Repeating his insistence that he intends to wrap up the inquiry this year, Mr. Hyde has simply subpoenaed and reviewed memos written by the FBI director and the lead Justice Department investigator recommending that the attorney general appoint an independent counsel to examine fund-raising irregularities. The two may also be deposed.
An informant told the committee one of the memos alleges criminal wrongdoing by Mr. Clinton. Faced with such information, any impeachment investigation would be remiss not at least to review the memo in question. If there's nothing there, the president has nothing to worry about.
Far from careening out of control, Hyde has followed a careful strategy of tying up the loose ends in the various investigations of the president his GOP colleagues have conducted - not always deftly - over the past two years. When the committee votes on articles of impeachment, perhaps as early as next week, it will have complete information on what can be proven, and what cannot, about the president's involvement in any of the matters being probed. Hyde can assure militants on the GOP right, some of whom want impeachment no matter what, that the committee has considered every possible angle. Committee Democrats know this.
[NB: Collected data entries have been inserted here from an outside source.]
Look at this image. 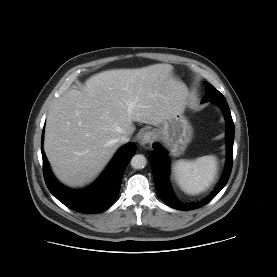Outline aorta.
<instances>
[{"label": "aorta", "mask_w": 277, "mask_h": 277, "mask_svg": "<svg viewBox=\"0 0 277 277\" xmlns=\"http://www.w3.org/2000/svg\"><path fill=\"white\" fill-rule=\"evenodd\" d=\"M130 163L134 169H143L146 166L147 160L144 155L137 154L132 157Z\"/></svg>", "instance_id": "obj_1"}]
</instances>
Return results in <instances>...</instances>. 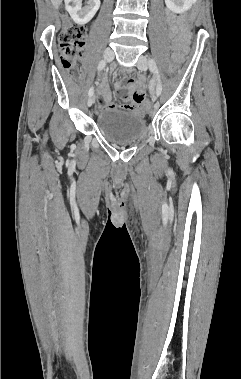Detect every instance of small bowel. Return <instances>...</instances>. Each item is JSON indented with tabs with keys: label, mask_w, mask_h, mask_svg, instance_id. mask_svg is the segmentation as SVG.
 I'll return each mask as SVG.
<instances>
[{
	"label": "small bowel",
	"mask_w": 241,
	"mask_h": 379,
	"mask_svg": "<svg viewBox=\"0 0 241 379\" xmlns=\"http://www.w3.org/2000/svg\"><path fill=\"white\" fill-rule=\"evenodd\" d=\"M167 19L170 25V29L173 33H179L177 38V44L179 49H183L182 37L187 30V23L183 16H175L172 13H168ZM115 88L124 100L122 108L132 111L141 112L146 108L143 104L144 99V85L142 82L131 83L129 87H126L121 81L115 83ZM98 94L100 98L101 108H115V105L111 103V91L105 80H102L98 86Z\"/></svg>",
	"instance_id": "c3829d8e"
}]
</instances>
By the time it is finished, Hyde's inquiry will have dispatched Whitewater, Travelgate, Filegate, campaign-financing, and the Lewinsky affair. In the first, independent counsel Kenneth Starr says he doesn't have the evidence to charge the president. He cleared the president of wrongdoing in the White House travel-office firings and the improper use of FBI files.
Committee Republicans may unite around an article of impeachment charging presidential perjury, but it's not clear that the votes are there for obstruction-of-justice or abuse-of-power articles. It remains uncertain that an impeachment article would pass the whole House.
By the end of the process - this year, even - the investigations could be over and done with. Clinton and the Republicans will be able to start the new year with a clean slate. If so, today's critics will have protested too much.